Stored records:
|---|

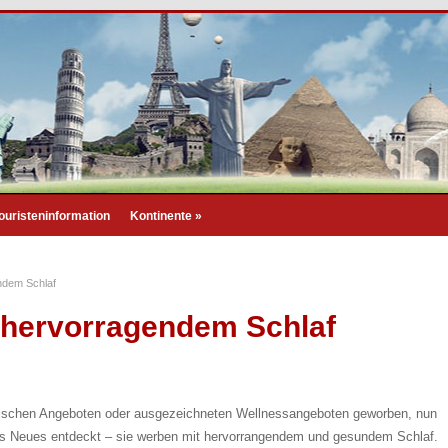
ouristeninformation
Kontinente
»
ndem Schlaf
 hervorragendem Schlaf
inarischen Angeboten oder ausgezeichneten Wellnessangeboten geworben, nun
as Neues entdeckt – sie werben mit hervorrangendem und gesundem Schlaf.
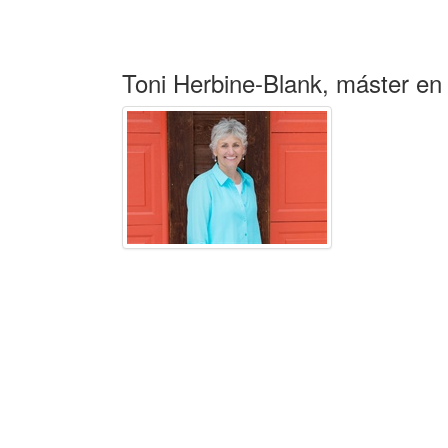
Toni Herbine-Blank, máster en 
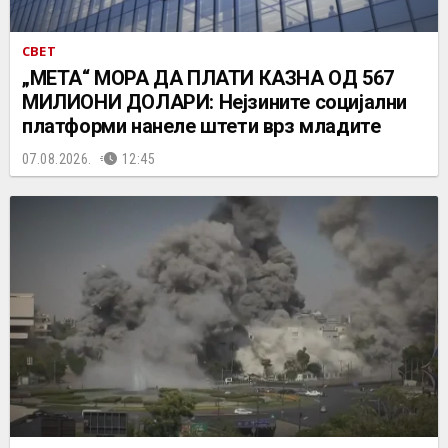
СВЕТ
„МЕТА“ МОРА ДА ПЛАТИ КАЗНА ОД 567
МИЛИОНИ ДОЛАРИ: Нејзините социјални
платформи нанеле штети врз младите
07.08.2026.
12:45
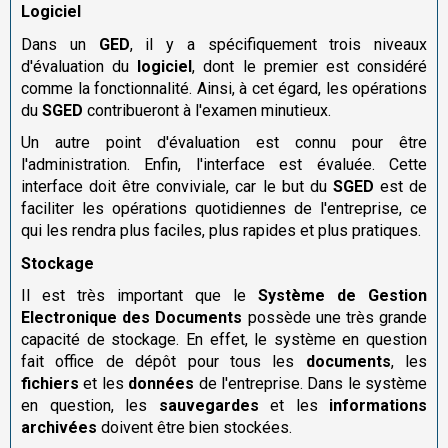
Logiciel
Dans un
GED
, il y a spécifiquement trois niveaux
d'évaluation du
logiciel
, dont le premier est considéré
comme la fonctionnalité. Ainsi, à cet égard, les opérations
du
SGED
contribueront à l'examen minutieux.
Un autre point d'évaluation est connu pour être
l'administration. Enfin, l'interface est évaluée. Cette
interface doit être conviviale, car le but du
SGED
est de
faciliter les opérations quotidiennes de l'entreprise, ce
qui les rendra plus faciles, plus rapides et plus pratiques.
Stockage
Il est très important que le
Système de Gestion
Electronique des Documents
possède une très grande
capacité de stockage. En effet, le système en question
fait office de dépôt pour tous les
documents
, les
fichiers
et les
données
de l'entreprise. Dans le système
en question, les
sauvegardes
et les
informations
archivées
doivent être bien stockées.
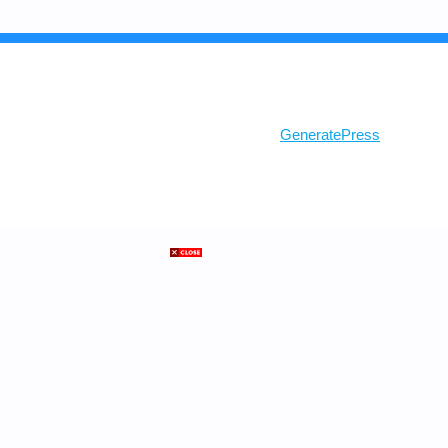
© 2026 Ghosh Class
• Built with
GeneratePress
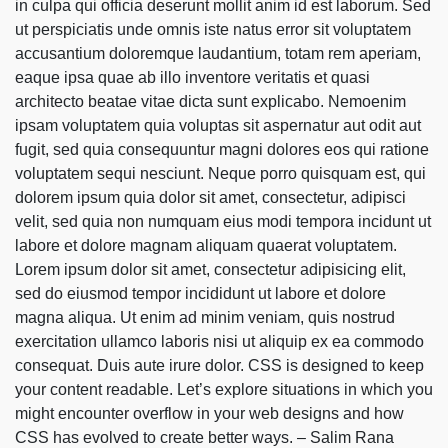
in culpa qui officia deserunt mollit anim id est laborum. Sed
ut perspiciatis unde omnis iste natus error sit voluptatem
accusantium doloremque laudantium, totam rem aperiam,
eaque ipsa quae ab illo inventore veritatis et quasi
architecto beatae vitae dicta sunt explicabo. Nemoenim
ipsam voluptatem quia voluptas sit aspernatur aut odit aut
fugit, sed quia consequuntur magni dolores eos qui ratione
voluptatem sequi nesciunt. Neque porro quisquam est, qui
dolorem ipsum quia dolor sit amet, consectetur, adipisci
velit, sed quia non numquam eius modi tempora incidunt ut
labore et dolore magnam aliquam quaerat voluptatem.
Lorem ipsum dolor sit amet, consectetur adipisicing elit,
sed do eiusmod tempor incididunt ut labore et dolore
magna aliqua. Ut enim ad minim veniam, quis nostrud
exercitation ullamco laboris nisi ut aliquip ex ea commodo
consequat. Duis aute irure dolor. CSS is designed to keep
your content readable. Let’s explore situations in which you
might encounter overflow in your web designs and how
CSS has evolved to create better ways. – Salim Rana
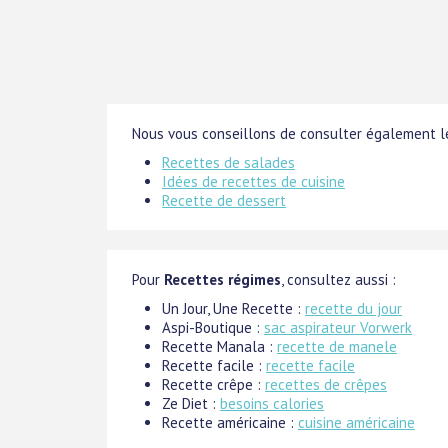
Nous vous conseillons de consulter également le
Recettes de salades
Idées de recettes de cuisine
Recette de dessert
Pour
Recettes régimes
, consultez aussi :
Un Jour, Une Recette :
recette du jour
Aspi-Boutique :
sac aspirateur Vorwerk
Recette Manala :
recette de manele
Recette facile :
recette facile
Recette crêpe :
recettes de crêpes
Ze Diet :
besoins calories
Recette américaine :
cuisine américaine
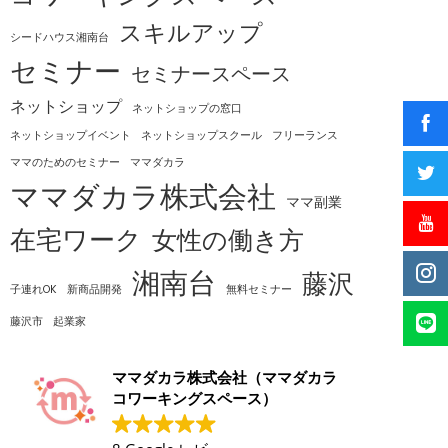
スキルアップ
シードハウス湘南台
セミナー
セミナースペース
ネットショップ
ネットショップの窓口
ネットショップイベント
ネットショップスクール
フリーランス
ママのためのセミナー
ママダカラ
ママダカラ株式会社
ママ副業
在宅ワーク
女性の働き方
湘南台
藤沢
子連れOK
新商品開発
無料セミナー
藤沢市
起業家
ママダカラ株式会社（ママダカラ
コワーキングスペース）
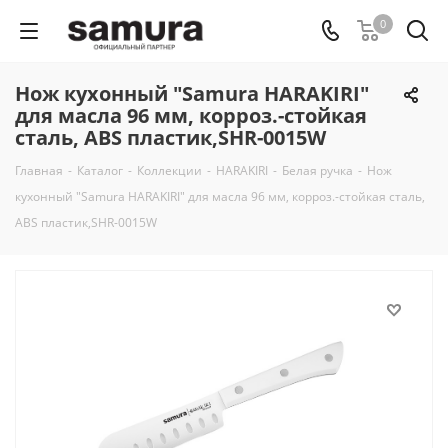
0
Нож кухонный "Samura HARAKIRI"
для масла 96 мм, корроз.-стойкая
сталь, ABS пластик,SHR-0015W
Главная
-
Каталог
-
Коллекции
-
HARAKIRI
-
Белая ручка
-
Нож
кухонный "Samura HARAKIRI" для масла 96 мм, корроз.-стойкая сталь,
ABS пластик,SHR-0015W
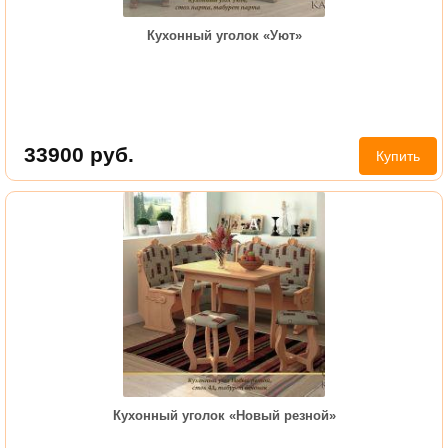
Кухонный уголок «Уют»
33900
руб.
Купить
Кухонный уголок «Новый резной»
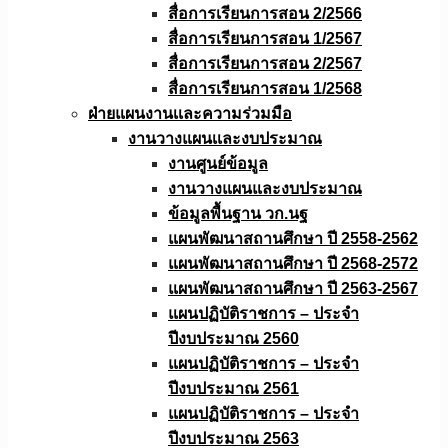
สื่อการเรียนการสอน 2/2566
สื่อการเรียนการสอน 1/2567
สื่อการเรียนการสอน 2/2567
สื่อการเรียนการสอน 1/2568
ฝ่ายแผนงานเเละความร่วมมือ
งานวางแผนเเละงบประมาณ
งานศูนย์ข้อมูล
งานวางแผนและงบประมาณ
ข้อมูลพื้นฐาน วก.นฐ
แผนพัฒนาสถานศึกษา ปี 2558-2562
แผนพัฒนาสถานศึกษา ปี 2568-2572
แผนพัฒนาสถานศึกษา ปี 2563-2567
แผนปฏิบัติราชการ – ประจำ
ปีงบประมาณ 2560
แผนปฏิบัติราชการ – ประจำ
ปีงบประมาณ 2561
แผนปฏิบัติราชการ – ประจำ
ปีงบประมาณ 2563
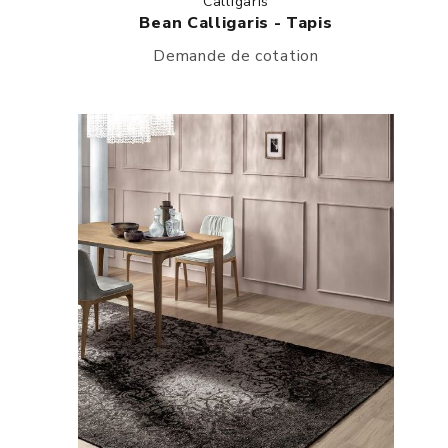
Calligaris
Bean Calligaris - Tapis
Demande de cotation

|---|

Your task>
If a picture appears among the records, leave it out, and otherwise reproduce exactly every line from the first line through the one with "Un autre point", both included.

Task solution>
ouristeninformation
Kontinente
»
ndem Schlaf
 hervorragendem Schlaf
inarischen Angeboten oder ausgezeichneten Wellnessangeboten geworben, nun
as Neues entdeckt – sie werben mit hervorrangendem und gesundem Schlaf.
Toni Herbine-Blank, máster en 
СВЕТ
„МЕТА“ МОРА ДА ПЛАТИ КАЗНА ОД 567
МИЛИОНИ ДОЛАРИ: Нејзините социјални
платформи нанеле штети врз младите
07.08.2026.
12:45
Logiciel
Dans un
GED
, il y a spécifiquement trois niveaux
d'évaluation du
logiciel
, dont le premier est considéré
comme la fonctionnalité. Ainsi, à cet égard, les opérations
du
SGED
contribueront à l'examen minutieux.
Un autre point d'évaluation est connu pour être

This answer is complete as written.